El estado anímico nacional bien puede resumirse en las victorias que no se celebran. En el rellano de las coincidencias por la materia de los eventos, el alzar una copa y estremecerse sugiere que la incomodidad por el presente se encuentra en las orillas de un precipicio. Nada más esclarecedor que darle la espalda a un trofeo y abuchear a sus ganadores. Si para muchos el fútbol representa la frivolidad deportiva encarnada en un sinnúmero de anuncios y análisis; para otros no es más que un cajón aparte que no tiene que entremezclarse con asuntos de más importancia, que van desde la pobreza en México, pasando por la ineptitud política o la fuga de El “Chapo” Guzmán.

La selección mexicana se ha convertido en un dechado de corazonadas y debuts esperanzadores. Pero ha sido todo lo contrario: este equipo mexicano está tan maldito que el aficionado no aguanta ganar con injusticias. Curiosa costumbre del aficionado mexicano de demostrar una especie de honestidad postulante en la victoria y de arrojo quejumbroso en la derrota: si el penalti que no era nos llevó a celebrar el fracaso mundialista con la catapulta que proviene de las injusticias, este otro que nos dio la victoria nos llevó a adoptar una postura de desánimo ante nuestro primero -pero manchado- primer lugar.

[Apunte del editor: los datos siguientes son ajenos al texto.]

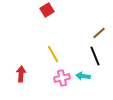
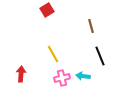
brown line: moved 8 px left, 7 px up; rotated 64 degrees counterclockwise
black line: moved 5 px right
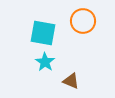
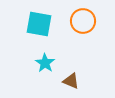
cyan square: moved 4 px left, 9 px up
cyan star: moved 1 px down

El que El “Piojo” golpeara a un periodista deportivo habla de una victoria pírrica del técnico, que no conforme con ganar como sea, tuvo las agallas de defender un juego feo con los puños. Quizá El “Piojo” se sienta todavía en la cancha, por eso es tan buen motivador: porque las piernas todavía las piensa en el pasto. Algunos comentaristas deportivos clamaban que solamente en México podía ocurrir algo así, que ni los argentinos se quejaron cuando Maradona metió gol con la mano, ni los franceses cuando Thierry Henry les dio el pase al Mundial también con la mano. En el aficionado mexicano hay una rectitud invertida que los profesionales del gol ven -quizá- como una maldición inaplazable.

Este tropiezo deportivo -una victoria que no sabe a tal no lo es porque creo que uno debe competir sí, para ganar, pero también para reconocerse el mejor- a pesar de la hinchazón de las vitrinas mexicanas en Copa Oro, habría que cronometrarla para ver hasta donde llegar la memoria del aficionado; y también usar una brújula para ver hacia dónde se dirige el país. Pretender extirpar el fútbol de lo que sucede en México es ignorar la homologación social que sucede cada vez que nos sentamos a ver un partido. La selección nacional había sido una válvula de escape en donde si no ganábamos era por la magnificencia de nuestros rivales, la metástasis de la mala suerte o la ceguera de los árbitros. Y cuando la selección gana precisamente por eso, vemos una reproducción inaudita de conciencias que clamaron por una operación reivindicatoria que llevara a Panamá adonde merecía, a la final. Esto habla de un México sin referencias, en donde los polos se han invertido: aquellos que se quejan de los análisis sociopolíticos a partir de una cancha de fútbol han de pensar que el entretenimiento y los ánimos hacia lo lúdico no representan sino una porción insignificante de lo que somos. Me parece que los reflejos deportivos también son espejos sociales. El fútbol no es importante porque solo es un juego: importa lo que lo rodea, incluyendo cómo el aficionado revoloteo emocionalmente alrededor de su equipo.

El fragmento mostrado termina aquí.